Task goal
Without the pictures, copy all the entries below exactly.

Available records
------------------------------------
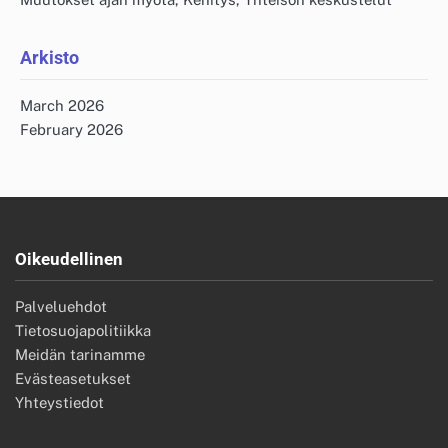
Arkisto
March 2026
February 2026
Oikeudellinen
Palveluehdot
Tietosuojapolitiikka
Meidän tarinamme
Evästeasetukset
Yhteystiedot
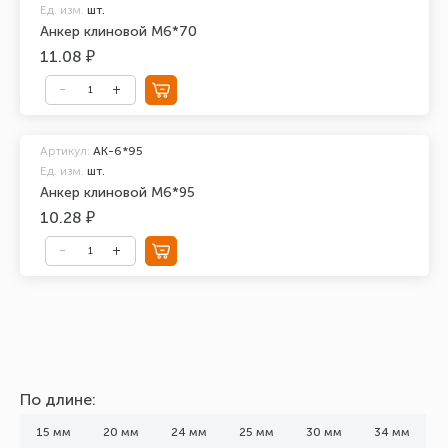
Ед. изм.
шт.
Анкер клиновой М6*70
11.08 ₽
Артикул:
АК-6*95
Ед. изм.
шт.
Анкер клиновой М6*95
10.28 ₽
По длине:
15 мм
20 мм
24 мм
25 мм
30 мм
34 мм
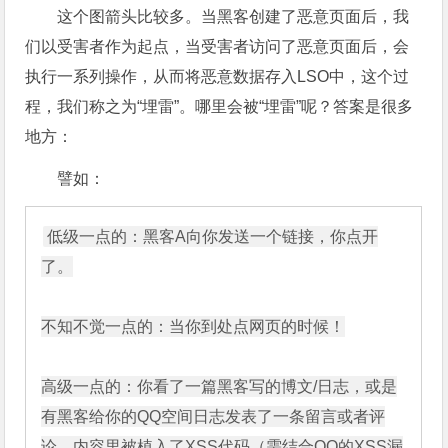
这个图箭头比较多。当黑客创建了恶意页面后，我
们以受害者作为起点，当受害者访问了恶意页面后，会
执行一系列操作，从而将恶意数据存入LSO中，这个过
程，我们称之为“埋雷”。哪里会被“埋雷”呢？答案是很多
地方：
譬如：
低级一点的：黑客A向你发送一个链接，你点开
了。

不知不觉一点的：当你到处点网页的时候！

高级一点的：你看了一篇黑客写的博文/日志，或是
有黑客给你的QQ空间日志发表了一条留言或者评
论，内容里被植入了XSS代码（需结合QQ的XSS漏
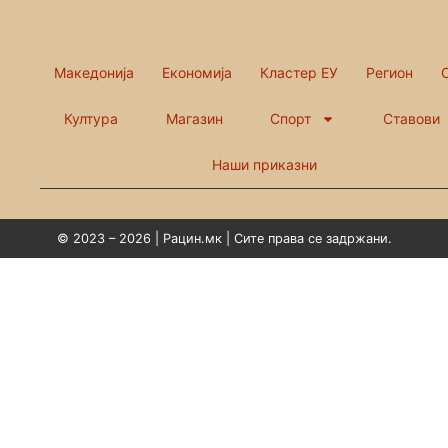
Македонија
Економија
Кластер ЕУ
Регион
Култура
Магазин
Спорт
Ставови
Наши приказни
© 2023 – 2026 | Рацин.мк | Сите права се задржани.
------------------------------------
Response to the task
Arkisto
March 2026
February 2026
Oikeudellinen
Palveluehdot
Tietosuojapolitiikka
Meidän tarinamme
Evästeasetukset
Yhteystiedot
Ед. изм.
шт.
Анкер клиновой М6*70
11.08 ₽
Артикул:
АК-6*95
Ед. изм.
шт.
Анкер клиновой М6*95
10.28 ₽
По длине:
15 мм
20 мм
24 мм
25 мм
30 мм
34 мм
这个图箭头比较多。当黑客创建了恶意页面后，我
们以受害者作为起点，当受害者访问了恶意页面后，会
执行一系列操作，从而将恶意数据存入LSO中，这个过
程，我们称之为“埋雷”。哪里会被“埋雷”呢？答案是很多
地方：
譬如：
低级一点的：黑客A向你发送一个链接，你点开
了。

不知不觉一点的：当你到处点网页的时候！

高级一点的：你看了一篇黑客写的博文/日志，或是
有黑客给你的QQ空间日志发表了一条留言或者评
论，内容里被植入了XSS代码（需结合QQ的XSS漏
Македонија
Економија
Кластер ЕУ
Регион
Култура
Магазин
Спорт
Ставови
Наши приказни
© 2023 – 2026 | Рацин.мк | Сите права се задржани.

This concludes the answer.